Islam tidak membenarkan orang-orang yang berlebihan dalam memaknai jihad. Islam tidak mengajarkan bahwa setiap orang kafir boleh dibunuh. Islam telah meletakkan aturan yang jelas kapan jihad harus dilakukan, syarat-syaratnya, terhadap siapa ditujukan, dan apa saja adab-adabnya. Namun jangan pula kemudian menafikan jihad dan mengatakan bahwa Islam tidak mengenal jihad dan perang, hanya karena ingin dianggap bahwa Islam cinta damai. Negeri ini dulu bisa meraih kemerdekaan juga dengan jihad. Bersikaplah pertengahan. Islam cinta damai, namun Islam juga mengenal jihad, hanya saja jihad itu ada aturan-aturannya, syarat-syaratnya, dan adab-adabnya. Jihad tidak boleh dilakukan dengan serampangan.

Kembali kepada QS Al-Baqarah: 143, wasath dalam ayat tersebut juga bermakna terbaik. Ini sesuai dengan firman dalam QS. Ali Imran : 110: “Kalian adalah umat terbaik yang dilahirkan untuk manusia.” Kini mari kita berkaca, apakah kita sudah merasa menjadi yang terbaik? Ataukah sebaliknya kita masih berada dalam keterbelakangan? Apakah kita layak disebut terbaik sementara kita masih yang terdepan dalam hal korupsi dan inefisiensi?

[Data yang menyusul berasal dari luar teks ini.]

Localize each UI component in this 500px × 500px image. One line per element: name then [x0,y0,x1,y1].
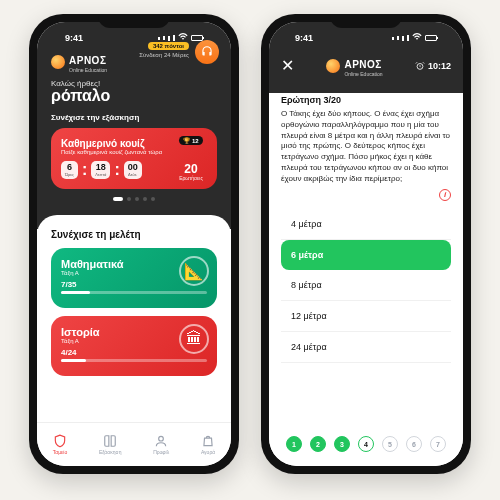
home-body: Συνέχισε τη μελέτη Μαθηματικά Τάξη Α 7/3… [37,215,231,422]
svg-point-0 [159,436,164,441]
wifi-icon [412,33,422,43]
alarm-icon [415,61,425,71]
daily-quiz-card[interactable]: Καθημερινό κουίζ Παίξε καθημερινά κουίζ … [51,128,217,189]
user-icon [154,434,168,448]
nav-store[interactable]: Αγορά [201,434,215,455]
quiz-trophy-badge: 🏆 12 [179,136,202,145]
question-number: Ερώτηση 3/20 [281,95,451,105]
brand: ΑΡΝΟΣ Online Education [51,50,217,73]
answer-option[interactable]: 24 μέτρα [281,332,451,363]
quiz-count-label: Ερωτήσεις [179,175,203,181]
progress-step[interactable]: 4 [358,436,374,452]
phone-home: 9:41 ΑΡΝΟΣ Online Education 342 πόντοι Σ… [29,14,239,474]
greeting: Καλώς ήρθες! [51,79,217,88]
phone-quiz: 9:41 ✕ ΑΡΝΟΣ Online Education [261,14,471,474]
quiz-timer-pill: 10:12 [415,61,451,71]
progress-step[interactable]: 6 [406,436,422,452]
status-bar: 9:41 [51,26,217,50]
answer-list: 4 μέτρα 6 μέτρα 8 μέτρα 12 μέτρα 24 μέτρ… [281,209,451,363]
progress-step[interactable]: 2 [310,436,326,452]
home-hero: 9:41 ΑΡΝΟΣ Online Education 342 πόντοι Σ… [37,22,231,229]
battery-icon [425,35,437,41]
battery-icon [191,35,203,41]
answer-option[interactable]: 4 μέτρα [281,209,451,240]
question-progress: 1 2 3 4 5 6 7 [281,426,451,466]
brand-logo-icon [326,59,340,73]
brand-name: ΑΡΝΟΣ [69,55,106,66]
home-screen: 9:41 ΑΡΝΟΣ Online Education 342 πόντοι Σ… [37,22,231,466]
question-text: Ο Τάκης έχει δύο κήπους. Ο ένας έχει σχή… [281,109,451,185]
status-time: 9:41 [295,33,313,43]
brand-tagline: Online Education [69,67,107,73]
status-bar: 9:41 [281,26,451,50]
progress-step[interactable]: 7 [430,436,446,452]
book-icon [103,434,117,448]
answer-option[interactable]: 8 μέτρα [281,270,451,301]
progress-step[interactable]: 1 [286,436,302,452]
math-icon: 📐 [179,256,209,286]
history-icon: 🏛 [179,324,209,354]
brand-logo-icon [51,55,65,69]
subject-card-history[interactable]: Ιστορία Τάξη Α 4/24 🏛 [51,316,217,376]
quiz-screen: 9:41 ✕ ΑΡΝΟΣ Online Education [269,22,463,466]
brand-tagline: Online Education [344,71,382,77]
quiz-header: 9:41 ✕ ΑΡΝΟΣ Online Education [269,22,463,93]
bag-icon [201,434,215,448]
progress-step[interactable]: 3 [334,436,350,452]
answer-option[interactable]: 12 μέτρα [281,301,451,332]
status-icons [158,33,203,43]
info-icon[interactable]: i [439,189,451,201]
bottom-nav: Ταμείο Εξάσκηση Προφίλ Αγορά [37,422,231,466]
nav-profile[interactable]: Προφίλ [153,434,169,455]
brand-name: ΑΡΝΟΣ [344,59,381,70]
wifi-icon [178,33,188,43]
close-button[interactable]: ✕ [281,58,294,74]
continue-practice-label: Συνέχισε την εξάσκηση [51,113,217,122]
answer-option[interactable]: 6 μέτρα [281,240,451,270]
continue-study-label: Συνέχισε τη μελέτη [51,229,217,240]
nav-shield[interactable]: Ταμείο [53,434,67,455]
quiz-body: Ερώτηση 3/20 Ο Τάκης έχει δύο κήπους. Ο … [269,83,463,466]
status-icons [392,33,437,43]
nav-practice[interactable]: Εξάσκηση [99,434,122,455]
status-time: 9:41 [65,33,83,43]
username: ρόπαλο [51,87,217,105]
shield-icon [53,434,67,448]
notch [98,14,170,28]
brand: ΑΡΝΟΣ Online Education [326,54,382,77]
notch [330,14,402,28]
progress-step[interactable]: 5 [382,436,398,452]
quiz-count: 20 [179,163,203,175]
subject-card-math[interactable]: Μαθηματικά Τάξη Α 7/35 📐 [51,248,217,308]
login-streak: Σύνδεση 24 Μέρες [139,52,189,58]
carousel-dots[interactable] [51,197,217,201]
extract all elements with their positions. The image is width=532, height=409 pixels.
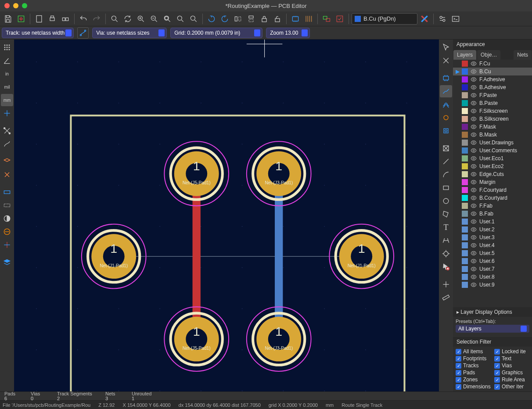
layer-row-b-mask[interactable]: B.Mask [453, 131, 532, 139]
route-track-button[interactable] [440, 85, 452, 97]
eye-icon[interactable] [471, 234, 477, 240]
layer-row-f-mask[interactable]: F.Mask [453, 123, 532, 131]
layer-row-f-fab[interactable]: F.Fab [453, 202, 532, 210]
rotate-ccw-button[interactable] [205, 13, 218, 25]
add-circle-button[interactable] [440, 195, 452, 207]
tune-length-button[interactable] [440, 111, 452, 124]
eye-icon[interactable] [471, 203, 477, 209]
add-dimension-button[interactable] [440, 234, 452, 247]
eye-icon[interactable] [471, 219, 477, 225]
highlight-net-button[interactable] [440, 54, 452, 67]
filter-vias[interactable]: ✓Vias [494, 362, 529, 369]
net-color-button[interactable] [1, 226, 13, 238]
eye-icon[interactable] [471, 76, 477, 83]
active-layer-combo[interactable]: B.Cu (PgDn) [352, 13, 417, 25]
grid-combo[interactable]: Grid: 0.2000 mm (0.0079 in) [170, 28, 262, 38]
eye-icon[interactable] [471, 195, 477, 201]
find-button[interactable] [108, 13, 121, 25]
eye-icon[interactable] [471, 140, 477, 146]
add-arc-button[interactable] [440, 169, 452, 181]
zone-display-button[interactable] [1, 155, 13, 168]
eye-icon[interactable] [471, 100, 477, 106]
eye-icon[interactable] [471, 116, 477, 122]
filter-pads[interactable]: ✓Pads [456, 370, 491, 376]
layer-row-f-silkscreen[interactable]: F.Silkscreen [453, 107, 532, 115]
eye-icon[interactable] [471, 84, 477, 90]
tab-objects[interactable]: Obje… [477, 50, 500, 60]
layer-pair-button[interactable] [418, 13, 431, 25]
eye-icon[interactable] [471, 171, 477, 177]
eye-icon[interactable] [471, 163, 477, 169]
layer-row-user-eco1[interactable]: User.Eco1 [453, 154, 532, 162]
eye-icon[interactable] [471, 266, 477, 272]
layer-row-b-fab[interactable]: B.Fab [453, 210, 532, 218]
eye-icon[interactable] [471, 226, 477, 233]
refresh-button[interactable] [122, 13, 134, 25]
layer-row-user-5[interactable]: User.5 [453, 249, 532, 257]
eye-icon[interactable] [471, 187, 477, 193]
eye-icon[interactable] [471, 108, 477, 114]
grid-toggle-button[interactable] [1, 41, 13, 54]
filter-locked-ite[interactable]: ✓Locked ite [494, 348, 529, 355]
filter-graphics[interactable]: ✓Graphics [494, 370, 529, 376]
eye-icon[interactable] [471, 132, 477, 138]
layer-display-options[interactable]: ▸ Layer Display Options [453, 307, 532, 317]
high-contrast-button[interactable] [1, 212, 13, 225]
polar-coords-button[interactable] [1, 54, 13, 67]
zoom-fit-button[interactable] [161, 13, 173, 25]
layer-row-user-1[interactable]: User.1 [453, 218, 532, 226]
footprint-library-button[interactable] [302, 13, 315, 25]
eye-icon[interactable] [471, 250, 477, 256]
layer-row-b-cu[interactable]: ▶ B.Cu [453, 68, 532, 75]
layer-row-margin[interactable]: Margin [453, 178, 532, 186]
filter-text[interactable]: ✓Text [494, 355, 529, 362]
layer-row-user-4[interactable]: User.4 [453, 241, 532, 249]
filter-all-items[interactable]: ✓All items [456, 348, 491, 355]
zoom-combo[interactable]: Zoom 13.00 [266, 28, 310, 38]
add-target-button[interactable] [440, 248, 452, 260]
layer-row-edge-cuts[interactable]: Edge.Cuts [453, 170, 532, 178]
eye-icon[interactable] [471, 179, 477, 185]
units-mil-button[interactable]: mil [1, 81, 13, 93]
zoom-tool-button[interactable] [187, 13, 200, 25]
select-tool-button[interactable] [440, 41, 452, 54]
tab-nets[interactable]: Nets [514, 50, 532, 60]
tab-layers[interactable]: Layers [453, 50, 476, 60]
footprint-editor-button[interactable] [289, 13, 302, 25]
layer-row-user-6[interactable]: User.6 [453, 257, 532, 265]
rotate-cw-button[interactable] [219, 13, 231, 25]
layer-row-f-cu[interactable]: F.Cu [453, 60, 532, 68]
track-width-combo[interactable]: Track: use netclass width [2, 28, 74, 38]
add-zone-button[interactable] [440, 142, 452, 154]
layer-row-user-2[interactable]: User.2 [453, 226, 532, 233]
add-via-button[interactable] [440, 125, 452, 137]
pcb-canvas[interactable]: 1Net-(J5-Pad1)1Net-(J3-Pad1)1Net-(J1-Pad… [14, 39, 439, 391]
save-button[interactable] [2, 13, 14, 25]
route-diff-pair-button[interactable] [440, 98, 452, 111]
eye-icon[interactable] [471, 211, 477, 217]
zoom-selection-button[interactable] [174, 13, 187, 25]
layer-row-f-adhesive[interactable]: F.Adhesive [453, 75, 532, 83]
layer-row-b-silkscreen[interactable]: B.Silkscreen [453, 115, 532, 123]
eye-icon[interactable] [471, 242, 477, 248]
measure-button[interactable] [440, 291, 452, 304]
presets-combo[interactable]: All Layers [456, 325, 529, 333]
eye-icon[interactable] [471, 92, 477, 98]
eye-icon[interactable] [471, 274, 477, 280]
page-settings-button[interactable] [33, 13, 45, 25]
zoom-in-button[interactable] [135, 13, 147, 25]
layer-row-f-courtyard[interactable]: F.Courtyard [453, 186, 532, 194]
lock-button[interactable] [258, 13, 270, 25]
eye-icon[interactable] [471, 68, 477, 75]
update-from-schematic-button[interactable] [320, 13, 333, 25]
filter-tracks[interactable]: ✓Tracks [456, 362, 491, 369]
delete-button[interactable] [440, 261, 452, 273]
filter-rule-area[interactable]: ✓Rule Area [494, 377, 529, 383]
units-in-button[interactable]: in [1, 68, 13, 80]
flip-board-button[interactable] [1, 239, 13, 251]
filter-dimensions[interactable]: ✓Dimensions [456, 384, 491, 390]
zoom-out-button[interactable] [148, 13, 160, 25]
eye-icon[interactable] [471, 147, 477, 154]
undo-button[interactable] [77, 13, 90, 25]
add-poly-button[interactable] [440, 208, 452, 220]
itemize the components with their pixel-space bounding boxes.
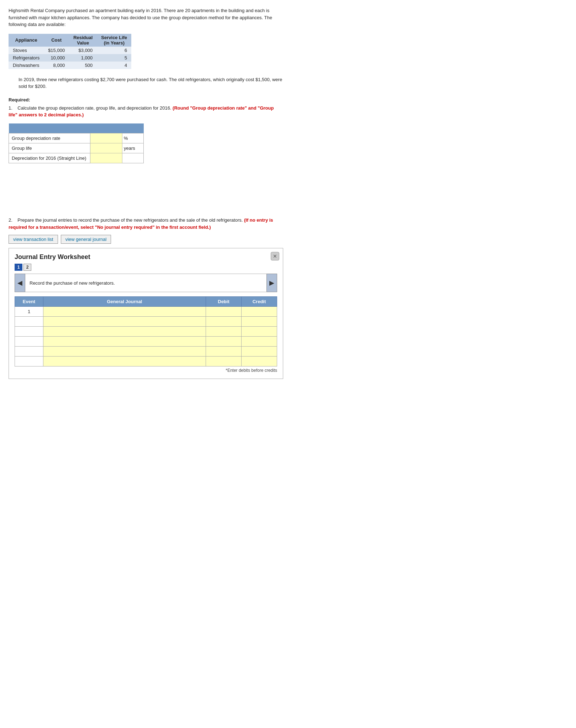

Wasath dalam QS Al-Baqarah: 143 juga bermakna adil. Dan untuk itulah dalam ayat tersebut dinyatakan: “agar kalian menjadi saksi atas segenap manusia”. Untuk bisa menjadi saksi, diperlukan sifat adil. Allah SWT menghendaki agar umat ini menjadi saksi, penengah, dan “wasit” bagi segenap manusia diatas muka bumi ini, karena Allah tahu bahwa hanya umat ini sajalah yang bisa berlaku adil. Namun kini apa kenyataannya? Alih-alih menjadi saksi, umat ini justru menjadi tersangka, terdakwa, dan bahkan pesakitan. Berbagai propaganda dan stigmatisasi negatif dan tak henti-hentinya dilancarkan kepada Islam dan umat Islam. Apakah kita rela?